Человека, из-за которого я почти не сплю с прошлой недели, больной таким беспокойством, какого никогда не испытывал.

Даже за себя.

Я прижимаю свой язык к его языку и целую глубже, мои пальцы тянут и тянут его за волосы, пока он не застонет у меня во рту.

Пока я не опьянею от его вкуса, запаха и тепла. От его дыхания и ощущения его напряженных мышц под моими.

Но самое главное — от пульса, бьющегося в его горле.

Он жив.

Он здесь.

Его руки ложатся на мои бедра, притягивая к себе, и он целует меня с такой же яростью, зарываясь в тот уголок моей груди, к которому у меня нет доступа.

Но мне все равно.

Пока я чувствую, как его сердце бьется о мою грудь, пока слышу его рыки удовольствия, пока чувствую его пьянящий аромат, я могу барахтаться в ненависти к себе.

Я могу справиться с этими злобными голосами.

Я могу притвориться, что я не пустота, не имеющая никакого чувства идентичности.

Я могу вынести все, что угодно, пока у меня есть он.

Потому что Николай — единственный, кто вытаскивает поцелуями боль из меня, пусть даже на время.

Я провожу губами по его челюсти, высокой скуле, а затем по шее, стараясь не касаться пластыря, закрывающего рану.
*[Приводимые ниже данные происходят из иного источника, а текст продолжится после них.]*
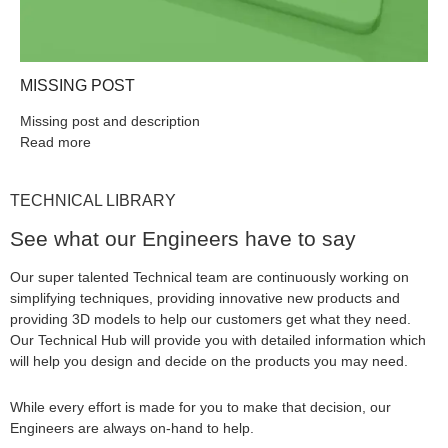
MISSING POST
Missing post and description
Read more
TECHNICAL LIBRARY
See what our Engineers have to say
Our super talented Technical team are continuously working on
simplifying techniques, providing innovative new products and
providing 3D models to help our customers get what they need.
Our Technical Hub will provide you with detailed information which
will help you design and decide on the products you may need.
While every effort is made for you to make that decision, our
Engineers are always on-hand to help.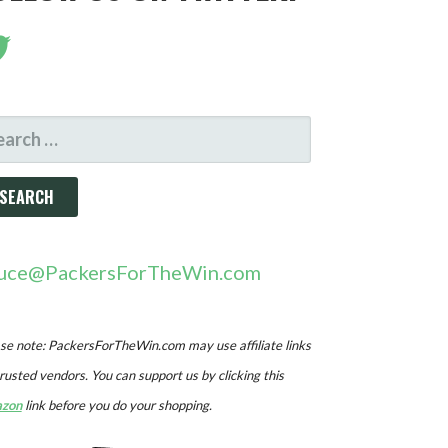
ARCH
R:
uce@PackersForTheWin.com
se note: PackersForTheWin.com may use affiliate links
trusted vendors. You can support us by clicking this
zon
link before you do your shopping.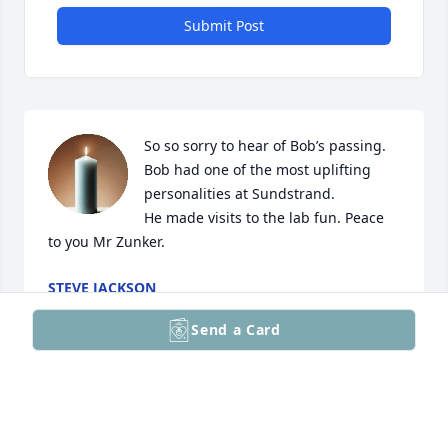
Submit Post
So so sorry to hear of Bob’s passing.

Bob had one of the most uplifting 
personalities at Sundstrand. 

He made visits to the lab fun. Peace 
to you Mr Zunker.
STEVE JACKSON
Nov 15, 2025
Send a Card
I had the pleasure of working with Bob briefly in the 
Research Department. I remember that Bob was 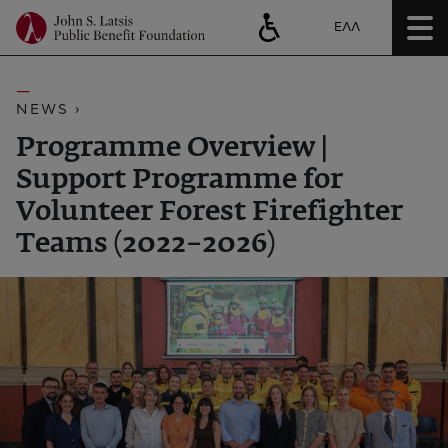
ΕΛΛ
NEWS ›
Programme Overview |
Support Programme for
Volunteer Forest Firefighter
Teams (2022–2026)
Вибрация его стона вызывает во мне дрожь, которая заканчивается на моем твердеющем члене.

— Мне жаль, — шепчу я, снова и снова целуя пластырь. — Мне очень жаль.

И не только потому, что я не смог вовремя его спасти.

Мне жаль, что я трус, который не может поцеловать его на людях, но нуждается в нем наедине.

Мне жаль, что я сдался после того, как он прекратил отношения, хотя должен был бороться за него.

Но больше всего мне жаль, что я вообще ему нужен.

Я нуждаюсь в нем так, что словами не передать, и он единственный человек, к которому я испытываю подобное, но он может заполучить любого, кого захочет, учитывая, что он безгранично уверен в своей ориентации.